● **REQUIRED ACTION**
Pictures stay out of the copy; output exactly the lines from the one containing "Segment every instance" through the end of the material.

● **RECORDED DATA**
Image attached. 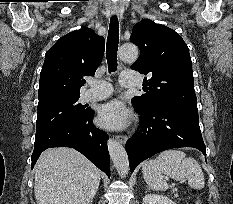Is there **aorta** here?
I'll return each instance as SVG.
<instances>
[{"mask_svg":"<svg viewBox=\"0 0 233 204\" xmlns=\"http://www.w3.org/2000/svg\"><path fill=\"white\" fill-rule=\"evenodd\" d=\"M118 55L122 61L134 62L138 58V48L133 44H124L120 47ZM108 150L116 170L124 177L129 170V160L124 147L118 141L109 139Z\"/></svg>","mask_w":233,"mask_h":204,"instance_id":"762f6f07","label":"aorta"}]
</instances>
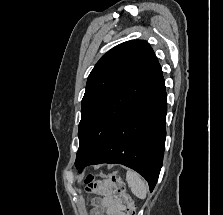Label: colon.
I'll return each mask as SVG.
<instances>
[{
	"instance_id": "obj_1",
	"label": "colon",
	"mask_w": 223,
	"mask_h": 215,
	"mask_svg": "<svg viewBox=\"0 0 223 215\" xmlns=\"http://www.w3.org/2000/svg\"><path fill=\"white\" fill-rule=\"evenodd\" d=\"M108 181L113 187L114 197L117 202L125 205L126 215H136V207L131 197L126 192L125 183L118 172H111L107 175ZM95 181V175L86 176L84 183L90 188Z\"/></svg>"
}]
</instances>
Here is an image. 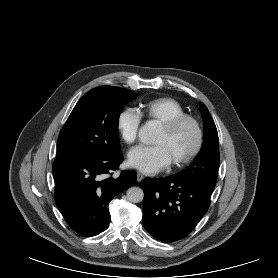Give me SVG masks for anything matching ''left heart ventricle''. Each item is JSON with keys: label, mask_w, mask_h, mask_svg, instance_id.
<instances>
[{"label": "left heart ventricle", "mask_w": 278, "mask_h": 278, "mask_svg": "<svg viewBox=\"0 0 278 278\" xmlns=\"http://www.w3.org/2000/svg\"><path fill=\"white\" fill-rule=\"evenodd\" d=\"M155 145H161L172 163L173 161L186 155L195 143V131L190 124H184L172 134H166L162 128L158 131Z\"/></svg>", "instance_id": "1"}]
</instances>
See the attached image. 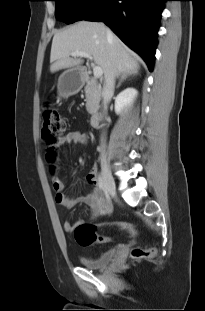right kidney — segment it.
Returning a JSON list of instances; mask_svg holds the SVG:
<instances>
[{
	"label": "right kidney",
	"instance_id": "obj_1",
	"mask_svg": "<svg viewBox=\"0 0 205 311\" xmlns=\"http://www.w3.org/2000/svg\"><path fill=\"white\" fill-rule=\"evenodd\" d=\"M138 91L135 88L129 87L120 92L115 99V112L121 114L133 104Z\"/></svg>",
	"mask_w": 205,
	"mask_h": 311
}]
</instances>
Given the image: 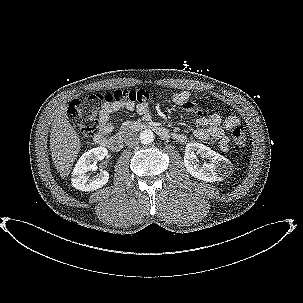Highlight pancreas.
Returning <instances> with one entry per match:
<instances>
[{
	"label": "pancreas",
	"instance_id": "pancreas-1",
	"mask_svg": "<svg viewBox=\"0 0 303 303\" xmlns=\"http://www.w3.org/2000/svg\"><path fill=\"white\" fill-rule=\"evenodd\" d=\"M133 124L130 121H126L123 126H122V130H127L129 127H131Z\"/></svg>",
	"mask_w": 303,
	"mask_h": 303
}]
</instances>
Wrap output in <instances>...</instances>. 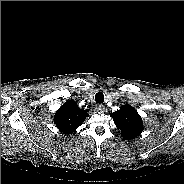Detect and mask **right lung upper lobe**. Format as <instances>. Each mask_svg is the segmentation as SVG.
Segmentation results:
<instances>
[{
    "instance_id": "right-lung-upper-lobe-1",
    "label": "right lung upper lobe",
    "mask_w": 184,
    "mask_h": 184,
    "mask_svg": "<svg viewBox=\"0 0 184 184\" xmlns=\"http://www.w3.org/2000/svg\"><path fill=\"white\" fill-rule=\"evenodd\" d=\"M88 110L80 109L78 105L69 100L64 103L54 115V123L64 134L73 133L88 116Z\"/></svg>"
}]
</instances>
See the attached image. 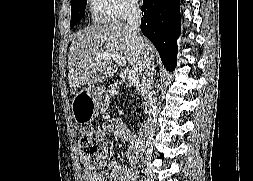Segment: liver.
Returning <instances> with one entry per match:
<instances>
[{
  "mask_svg": "<svg viewBox=\"0 0 253 181\" xmlns=\"http://www.w3.org/2000/svg\"><path fill=\"white\" fill-rule=\"evenodd\" d=\"M148 43L150 61L157 56L152 44ZM117 53L128 62L137 76L144 80L143 54L139 51L136 35L128 24L108 22L91 25L74 35L68 57V79L71 93L83 85H94L114 75L117 65L112 58H99L103 53Z\"/></svg>",
  "mask_w": 253,
  "mask_h": 181,
  "instance_id": "obj_1",
  "label": "liver"
}]
</instances>
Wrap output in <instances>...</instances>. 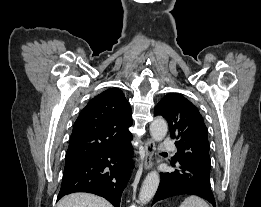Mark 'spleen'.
<instances>
[{
  "label": "spleen",
  "instance_id": "1",
  "mask_svg": "<svg viewBox=\"0 0 261 207\" xmlns=\"http://www.w3.org/2000/svg\"><path fill=\"white\" fill-rule=\"evenodd\" d=\"M179 207H209V205L197 196L187 197Z\"/></svg>",
  "mask_w": 261,
  "mask_h": 207
}]
</instances>
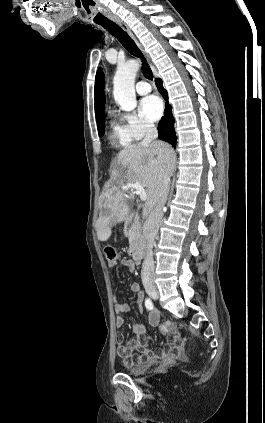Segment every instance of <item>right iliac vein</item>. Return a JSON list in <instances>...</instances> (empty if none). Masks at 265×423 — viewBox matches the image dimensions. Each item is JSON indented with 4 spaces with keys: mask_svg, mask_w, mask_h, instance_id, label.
Masks as SVG:
<instances>
[{
    "mask_svg": "<svg viewBox=\"0 0 265 423\" xmlns=\"http://www.w3.org/2000/svg\"><path fill=\"white\" fill-rule=\"evenodd\" d=\"M143 284L147 294L153 299H158L159 293L153 282L151 280H144Z\"/></svg>",
    "mask_w": 265,
    "mask_h": 423,
    "instance_id": "1",
    "label": "right iliac vein"
}]
</instances>
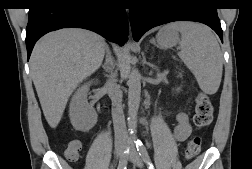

● **SOLUTION FOR THIS EXERCISE**
Segment every instance of <item>right iliac vein</item>. Return a JSON list in <instances>...</instances> (empty if none). Masks at 265×423 — viewBox matches the image dimensions. Each item is JSON indented with 4 spaces with keys: mask_svg, mask_w, mask_h, instance_id, label.
Masks as SVG:
<instances>
[{
    "mask_svg": "<svg viewBox=\"0 0 265 423\" xmlns=\"http://www.w3.org/2000/svg\"><path fill=\"white\" fill-rule=\"evenodd\" d=\"M143 284L147 294L153 299H158L159 293L153 282L151 280H144Z\"/></svg>",
    "mask_w": 265,
    "mask_h": 423,
    "instance_id": "1",
    "label": "right iliac vein"
}]
</instances>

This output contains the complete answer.